EXERCISE DETAILS: Produce word for word the lines of the data below running from the one that has "Kfouri e Rosane" to the one that has "Otra tendencia importante", inclusive, and no others.

DATA PROVIDED:
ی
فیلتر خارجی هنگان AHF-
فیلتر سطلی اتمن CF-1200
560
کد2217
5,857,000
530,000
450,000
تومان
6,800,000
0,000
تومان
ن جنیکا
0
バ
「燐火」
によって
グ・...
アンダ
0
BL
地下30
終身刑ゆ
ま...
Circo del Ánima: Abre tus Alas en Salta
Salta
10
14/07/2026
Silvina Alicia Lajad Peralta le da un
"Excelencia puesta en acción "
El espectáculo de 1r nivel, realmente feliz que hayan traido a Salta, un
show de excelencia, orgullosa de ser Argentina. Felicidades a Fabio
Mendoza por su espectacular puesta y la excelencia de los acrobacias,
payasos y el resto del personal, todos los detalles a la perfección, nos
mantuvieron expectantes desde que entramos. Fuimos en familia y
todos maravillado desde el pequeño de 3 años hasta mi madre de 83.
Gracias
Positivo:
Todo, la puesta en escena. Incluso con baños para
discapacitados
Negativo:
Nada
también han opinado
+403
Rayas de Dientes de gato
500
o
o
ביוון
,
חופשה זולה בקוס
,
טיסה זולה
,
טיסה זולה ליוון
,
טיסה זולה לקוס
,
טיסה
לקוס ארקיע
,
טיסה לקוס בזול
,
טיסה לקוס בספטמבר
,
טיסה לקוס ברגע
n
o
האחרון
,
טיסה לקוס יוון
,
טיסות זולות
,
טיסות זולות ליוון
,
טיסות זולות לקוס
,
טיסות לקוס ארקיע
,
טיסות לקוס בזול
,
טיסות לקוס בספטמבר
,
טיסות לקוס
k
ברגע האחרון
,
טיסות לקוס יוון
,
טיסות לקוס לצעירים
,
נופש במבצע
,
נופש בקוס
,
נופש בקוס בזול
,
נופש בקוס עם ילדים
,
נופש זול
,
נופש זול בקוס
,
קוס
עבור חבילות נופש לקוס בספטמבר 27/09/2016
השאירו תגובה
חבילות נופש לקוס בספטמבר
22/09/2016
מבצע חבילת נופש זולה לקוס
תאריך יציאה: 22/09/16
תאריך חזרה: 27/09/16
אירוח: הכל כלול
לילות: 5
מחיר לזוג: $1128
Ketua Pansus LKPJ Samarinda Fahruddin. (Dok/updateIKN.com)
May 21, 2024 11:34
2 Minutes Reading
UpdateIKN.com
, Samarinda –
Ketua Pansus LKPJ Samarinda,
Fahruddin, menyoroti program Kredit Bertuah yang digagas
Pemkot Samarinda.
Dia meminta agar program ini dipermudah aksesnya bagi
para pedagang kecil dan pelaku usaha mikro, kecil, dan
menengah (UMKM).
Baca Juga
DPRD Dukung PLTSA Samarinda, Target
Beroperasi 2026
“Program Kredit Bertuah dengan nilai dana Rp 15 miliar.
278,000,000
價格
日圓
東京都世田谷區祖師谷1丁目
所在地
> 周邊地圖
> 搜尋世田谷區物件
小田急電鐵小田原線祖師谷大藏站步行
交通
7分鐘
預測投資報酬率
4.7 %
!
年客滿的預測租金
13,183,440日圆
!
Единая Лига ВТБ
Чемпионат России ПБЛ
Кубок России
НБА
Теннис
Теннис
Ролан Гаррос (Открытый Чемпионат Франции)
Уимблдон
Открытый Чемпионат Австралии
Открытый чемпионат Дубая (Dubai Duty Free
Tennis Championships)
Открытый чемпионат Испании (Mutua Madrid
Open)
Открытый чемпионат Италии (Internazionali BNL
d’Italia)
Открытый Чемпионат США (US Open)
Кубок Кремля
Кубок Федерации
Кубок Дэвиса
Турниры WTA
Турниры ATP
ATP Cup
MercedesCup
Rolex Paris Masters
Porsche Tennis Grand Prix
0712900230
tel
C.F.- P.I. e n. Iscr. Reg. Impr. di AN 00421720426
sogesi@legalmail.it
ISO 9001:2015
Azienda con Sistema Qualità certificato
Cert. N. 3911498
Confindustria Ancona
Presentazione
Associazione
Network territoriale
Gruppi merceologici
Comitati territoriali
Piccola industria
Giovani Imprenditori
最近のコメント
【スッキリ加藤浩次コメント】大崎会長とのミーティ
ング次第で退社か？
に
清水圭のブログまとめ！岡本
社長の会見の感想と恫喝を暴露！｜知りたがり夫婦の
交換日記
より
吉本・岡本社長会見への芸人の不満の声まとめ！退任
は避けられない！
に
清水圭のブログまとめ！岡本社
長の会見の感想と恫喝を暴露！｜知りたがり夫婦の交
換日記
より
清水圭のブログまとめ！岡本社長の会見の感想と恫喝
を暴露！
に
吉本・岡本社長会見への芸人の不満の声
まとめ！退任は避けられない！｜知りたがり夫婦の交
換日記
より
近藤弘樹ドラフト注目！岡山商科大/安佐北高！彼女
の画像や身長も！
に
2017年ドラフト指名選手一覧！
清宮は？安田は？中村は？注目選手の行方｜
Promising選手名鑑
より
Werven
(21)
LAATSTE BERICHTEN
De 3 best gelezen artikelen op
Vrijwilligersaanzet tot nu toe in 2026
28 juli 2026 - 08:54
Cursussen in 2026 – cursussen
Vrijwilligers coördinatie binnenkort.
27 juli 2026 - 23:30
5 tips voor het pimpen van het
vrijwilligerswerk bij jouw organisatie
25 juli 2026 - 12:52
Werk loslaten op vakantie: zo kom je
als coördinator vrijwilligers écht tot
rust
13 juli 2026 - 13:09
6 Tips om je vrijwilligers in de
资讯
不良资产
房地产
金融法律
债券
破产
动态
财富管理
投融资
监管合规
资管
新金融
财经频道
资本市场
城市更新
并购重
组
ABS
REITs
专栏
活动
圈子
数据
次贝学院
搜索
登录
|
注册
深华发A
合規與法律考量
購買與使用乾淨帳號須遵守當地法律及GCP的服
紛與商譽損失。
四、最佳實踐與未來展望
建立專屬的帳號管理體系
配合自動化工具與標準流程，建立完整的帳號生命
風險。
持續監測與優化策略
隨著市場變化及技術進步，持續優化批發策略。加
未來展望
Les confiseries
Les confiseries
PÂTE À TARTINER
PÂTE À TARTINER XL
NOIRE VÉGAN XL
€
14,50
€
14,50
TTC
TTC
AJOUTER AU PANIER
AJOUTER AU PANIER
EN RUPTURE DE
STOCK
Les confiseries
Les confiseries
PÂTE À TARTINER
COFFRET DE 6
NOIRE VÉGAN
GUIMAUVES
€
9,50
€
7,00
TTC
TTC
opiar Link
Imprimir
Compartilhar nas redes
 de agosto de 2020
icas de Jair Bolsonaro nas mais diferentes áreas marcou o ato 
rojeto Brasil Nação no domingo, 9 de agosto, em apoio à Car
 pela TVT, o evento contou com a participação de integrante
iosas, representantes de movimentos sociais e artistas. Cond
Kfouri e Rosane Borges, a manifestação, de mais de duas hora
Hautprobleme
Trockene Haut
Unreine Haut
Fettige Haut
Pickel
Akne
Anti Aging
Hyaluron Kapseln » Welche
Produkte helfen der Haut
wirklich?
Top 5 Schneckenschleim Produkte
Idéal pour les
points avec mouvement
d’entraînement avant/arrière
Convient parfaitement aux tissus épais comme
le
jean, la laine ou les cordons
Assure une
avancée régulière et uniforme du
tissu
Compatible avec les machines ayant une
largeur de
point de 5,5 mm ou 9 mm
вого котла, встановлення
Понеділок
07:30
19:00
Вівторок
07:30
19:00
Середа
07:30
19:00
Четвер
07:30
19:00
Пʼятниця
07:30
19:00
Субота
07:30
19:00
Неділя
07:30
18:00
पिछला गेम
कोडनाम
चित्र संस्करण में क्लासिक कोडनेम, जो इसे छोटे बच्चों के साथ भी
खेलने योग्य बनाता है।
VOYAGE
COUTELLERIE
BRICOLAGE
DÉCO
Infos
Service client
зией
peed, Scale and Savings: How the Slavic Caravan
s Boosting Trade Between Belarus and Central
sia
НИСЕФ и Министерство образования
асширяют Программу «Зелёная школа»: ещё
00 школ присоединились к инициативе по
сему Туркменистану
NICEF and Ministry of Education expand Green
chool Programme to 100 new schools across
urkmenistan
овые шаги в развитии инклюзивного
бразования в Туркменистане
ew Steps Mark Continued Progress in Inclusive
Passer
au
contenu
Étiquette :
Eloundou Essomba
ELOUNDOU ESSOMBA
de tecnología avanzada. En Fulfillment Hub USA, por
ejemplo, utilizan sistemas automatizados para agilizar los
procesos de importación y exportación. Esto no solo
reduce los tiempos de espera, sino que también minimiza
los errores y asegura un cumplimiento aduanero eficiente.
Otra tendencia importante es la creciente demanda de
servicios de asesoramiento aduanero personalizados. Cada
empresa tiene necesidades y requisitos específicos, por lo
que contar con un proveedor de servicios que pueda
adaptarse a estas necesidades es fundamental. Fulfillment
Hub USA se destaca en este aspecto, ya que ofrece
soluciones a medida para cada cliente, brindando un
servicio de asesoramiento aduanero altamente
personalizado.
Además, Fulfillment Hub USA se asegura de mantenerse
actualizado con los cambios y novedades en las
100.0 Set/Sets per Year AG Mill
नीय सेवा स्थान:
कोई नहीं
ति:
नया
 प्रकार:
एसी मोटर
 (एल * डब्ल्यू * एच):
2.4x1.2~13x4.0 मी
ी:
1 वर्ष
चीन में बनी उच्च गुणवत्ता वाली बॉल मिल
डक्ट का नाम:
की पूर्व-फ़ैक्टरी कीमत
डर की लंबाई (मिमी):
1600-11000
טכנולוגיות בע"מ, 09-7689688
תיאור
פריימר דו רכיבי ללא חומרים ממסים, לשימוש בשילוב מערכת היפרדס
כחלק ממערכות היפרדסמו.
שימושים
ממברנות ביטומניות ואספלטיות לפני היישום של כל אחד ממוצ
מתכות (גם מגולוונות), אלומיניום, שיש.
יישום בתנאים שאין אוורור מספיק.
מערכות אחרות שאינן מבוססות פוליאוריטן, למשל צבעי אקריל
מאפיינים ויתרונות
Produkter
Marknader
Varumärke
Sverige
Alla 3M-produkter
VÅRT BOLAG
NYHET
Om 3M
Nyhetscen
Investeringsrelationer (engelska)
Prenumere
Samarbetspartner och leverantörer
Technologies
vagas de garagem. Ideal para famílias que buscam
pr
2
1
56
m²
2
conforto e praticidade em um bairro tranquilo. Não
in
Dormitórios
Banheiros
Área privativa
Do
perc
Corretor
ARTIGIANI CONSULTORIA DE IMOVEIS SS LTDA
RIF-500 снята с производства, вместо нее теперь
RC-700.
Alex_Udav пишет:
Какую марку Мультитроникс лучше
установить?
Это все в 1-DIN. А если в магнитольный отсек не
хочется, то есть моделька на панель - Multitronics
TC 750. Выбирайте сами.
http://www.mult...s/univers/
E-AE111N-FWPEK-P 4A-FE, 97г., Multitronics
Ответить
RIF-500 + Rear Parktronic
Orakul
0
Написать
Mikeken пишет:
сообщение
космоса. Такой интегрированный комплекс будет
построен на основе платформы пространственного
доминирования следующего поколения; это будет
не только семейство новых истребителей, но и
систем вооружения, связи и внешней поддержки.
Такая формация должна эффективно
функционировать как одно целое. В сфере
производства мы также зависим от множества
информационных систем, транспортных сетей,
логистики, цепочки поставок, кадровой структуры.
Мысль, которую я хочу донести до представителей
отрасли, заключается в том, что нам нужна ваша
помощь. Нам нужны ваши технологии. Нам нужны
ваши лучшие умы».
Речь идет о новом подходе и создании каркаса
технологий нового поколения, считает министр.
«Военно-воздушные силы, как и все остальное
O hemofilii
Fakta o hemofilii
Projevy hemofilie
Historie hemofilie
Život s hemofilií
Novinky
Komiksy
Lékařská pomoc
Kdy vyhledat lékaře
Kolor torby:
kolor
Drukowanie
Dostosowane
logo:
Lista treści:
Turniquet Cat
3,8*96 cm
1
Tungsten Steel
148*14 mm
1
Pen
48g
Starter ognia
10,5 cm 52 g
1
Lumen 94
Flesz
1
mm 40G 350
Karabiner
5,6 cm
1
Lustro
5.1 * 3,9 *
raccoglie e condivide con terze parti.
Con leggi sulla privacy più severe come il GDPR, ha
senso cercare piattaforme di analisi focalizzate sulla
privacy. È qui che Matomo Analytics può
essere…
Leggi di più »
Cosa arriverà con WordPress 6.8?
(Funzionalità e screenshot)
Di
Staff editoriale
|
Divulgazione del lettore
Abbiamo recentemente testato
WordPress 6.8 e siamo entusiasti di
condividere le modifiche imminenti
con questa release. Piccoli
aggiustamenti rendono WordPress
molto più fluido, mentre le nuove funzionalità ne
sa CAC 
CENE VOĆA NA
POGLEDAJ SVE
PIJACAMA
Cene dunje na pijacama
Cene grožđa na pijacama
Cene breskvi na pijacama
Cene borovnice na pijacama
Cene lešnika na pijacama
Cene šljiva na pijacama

RESULT OF THIS EXERCISE:
Kfouri e Rosane Borges, a manifestação, de mais de duas hora
Hautprobleme
Trockene Haut
Unreine Haut
Fettige Haut
Pickel
Akne
Anti Aging
Hyaluron Kapseln » Welche
Produkte helfen der Haut
wirklich?
Top 5 Schneckenschleim Produkte
Idéal pour les
points avec mouvement
d’entraînement avant/arrière
Convient parfaitement aux tissus épais comme
le
jean, la laine ou les cordons
Assure une
avancée régulière et uniforme du
tissu
Compatible avec les machines ayant une
largeur de
point de 5,5 mm ou 9 mm
вого котла, встановлення
Понеділок
07:30
19:00
Вівторок
07:30
19:00
Середа
07:30
19:00
Четвер
07:30
19:00
Пʼятниця
07:30
19:00
Субота
07:30
19:00
Неділя
07:30
18:00
पिछला गेम
कोडनाम
चित्र संस्करण में क्लासिक कोडनेम, जो इसे छोटे बच्चों के साथ भी
खेलने योग्य बनाता है।
VOYAGE
COUTELLERIE
BRICOLAGE
DÉCO
Infos
Service client
зией
peed, Scale and Savings: How the Slavic Caravan
s Boosting Trade Between Belarus and Central
sia
НИСЕФ и Министерство образования
асширяют Программу «Зелёная школа»: ещё
00 школ присоединились к инициативе по
сему Туркменистану
NICEF and Ministry of Education expand Green
chool Programme to 100 new schools across
urkmenistan
овые шаги в развитии инклюзивного
бразования в Туркменистане
ew Steps Mark Continued Progress in Inclusive
Passer
au
contenu
Étiquette :
Eloundou Essomba
ELOUNDOU ESSOMBA
de tecnología avanzada. En Fulfillment Hub USA, por
ejemplo, utilizan sistemas automatizados para agilizar los
procesos de importación y exportación. Esto no solo
reduce los tiempos de espera, sino que también minimiza
los errores y asegura un cumplimiento aduanero eficiente.
Otra tendencia importante es la creciente demanda de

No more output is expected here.